Med Device Online has in a research report outlined four most important trends that are gradually transforming the global medical device industry. Three-dimensional (3-D) printing will revolutionize personalized medicine; mobile health applications will become pivotal instruments in patient care; reimbursement approval will secure venture funding while a stronger focus will be brought to cybersecurity in medical devices.
Which Market Has the Strongest Growth in 2015?
According to the Med Device Online report referred above, companies located in Asia continue to be quite optimistic about 2015 industry prospects, accompanied by those in the Americas (mostly the U.S.). The study showed that firms based in the Americas have expressed more positive individual outlooks (45%) than their Asian (38%) or Europe, Mid-East and Africa (EMEA) (36%) counterparts.
The strong projection is backed by a positive outlook for the U.S. economy, where GDP is expected to grow around 3% by most estimates. This is about two points higher than projections for GDP growth in Europe. Economists are of the opinion that even though U.S. health care spending growth has slowed down and pricing pressures continue to affect the companies, there is good potential for revenue growth.
Based on annualized revenues, volume and average price, the stocks which are going to consistently add value to the medical device space are Medtronic plc ( MDT ), St Jude Medical Inc. ( STJ ) and Boston Scientific Corp. ( BSX ) (in Cardiology); Roche Holding AG ( RHHBY ) and Becton, Dickinson and Co. ( BDX ) (In Vitro Diagnostics); Siemens, General Electric ( GE ), Philips (Diagnostic Imaging); and Johnson & Johnson ( JNJ ), Stryker Corp. ( SYK ), Zimmer Biomet Holdings, Inc. ( ZBH ) (Orthopedics).
Zacks Industry Rank
Within the Zacks Industry classification, Medical Device is broadly grouped into the Medical sector (one of 16 Zacks sectors) and further sub-divided into four industries at the expanded level: med instruments, med products, med/dental-supp and medical info systems.
We rank all the 260-plus industries in the 16 Zacks sectors based on the earnings outlook and fundamental strength of the constituent companies in each industry.
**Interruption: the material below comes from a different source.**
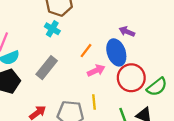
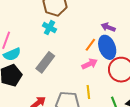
purple arrow: (127, 32) -> (108, 27), moved
orange line: (86, 51) -> (90, 45), moved

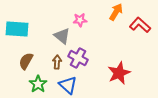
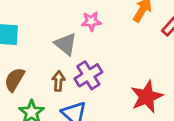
purple cross: (78, 58) -> (88, 75), turned 30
To learn more visit: About Zacks Industry Rank .
As a guideline, the outlook for industries with Zacks Industry Rank of #88 and lower is 'Positive,' between #89 and #176 is 'Neutral' and #177 and higher is 'Negative.'
The Zacks Industry Rank for med products is #49, med/dental-supp is #52, med instruments is #81 while the medical info systems is #115. Analyzing the Zacks Industry Rank for different Medical Device segments, it is obvious that the outlook for med products, med instruments, med/dental-supp is positive, while that of the medical info systems is neutral.
Earnings Trend of the Sector
Of the S&P 500 members in the Medical Device space, 11.5% have reported second quarter results so far which have been fairly good with respect to beat ratios (percentage of companies coming out with positive surprises).
The earnings "beat ratio" was 100%, while the revenue "beat ratio" was 50% in the second quarter. So far, the sector has witnessed 3.1% year over year growth in earnings on 2.5% revenue growth. With this, the sector is expected to register earnings growth of 7.6% in the second quarter and 10.3% in 2015. In terms of revenue expectation, the sector is expected to register 7.7% year-over-year growth in the second quarter, resulting in an annual growth rate of 7.9%.